▸ What you should do: Starting at the line below holding "Schmuse- & Musselintücher" and stopping at the line holding "nicht anders angegeben.", print every line exactly, both ends included, and leave the rest out.

▸ Supplied material:
# # # # # # #

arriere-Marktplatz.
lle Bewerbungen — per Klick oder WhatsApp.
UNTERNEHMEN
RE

# # # # # # #

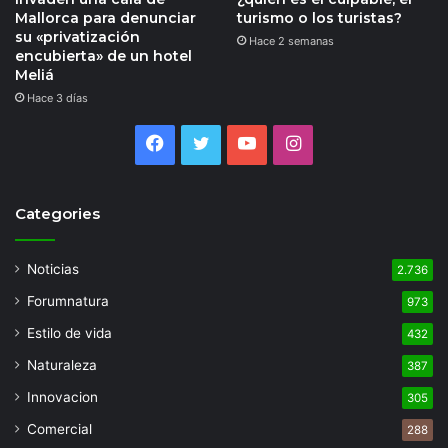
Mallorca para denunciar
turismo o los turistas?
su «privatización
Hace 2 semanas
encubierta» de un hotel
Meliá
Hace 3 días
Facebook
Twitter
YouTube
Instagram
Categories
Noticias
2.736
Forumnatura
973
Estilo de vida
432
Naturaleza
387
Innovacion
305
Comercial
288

# # # # # # #

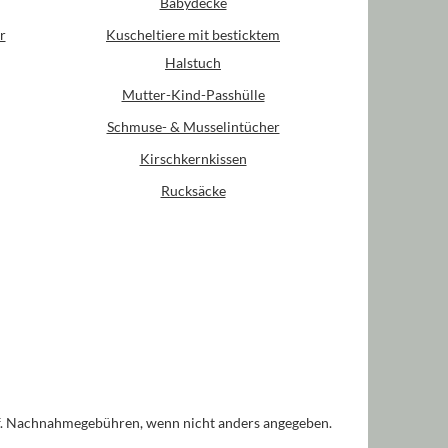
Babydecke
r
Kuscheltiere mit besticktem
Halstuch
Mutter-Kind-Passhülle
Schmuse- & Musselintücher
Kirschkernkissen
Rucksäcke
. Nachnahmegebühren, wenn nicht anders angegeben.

# # # # # # #

▸ Output for this exercise:
Schmuse- & Musselintücher
Kirschkernkissen
Rucksäcke
. Nachnahmegebühren, wenn nicht anders angegeben.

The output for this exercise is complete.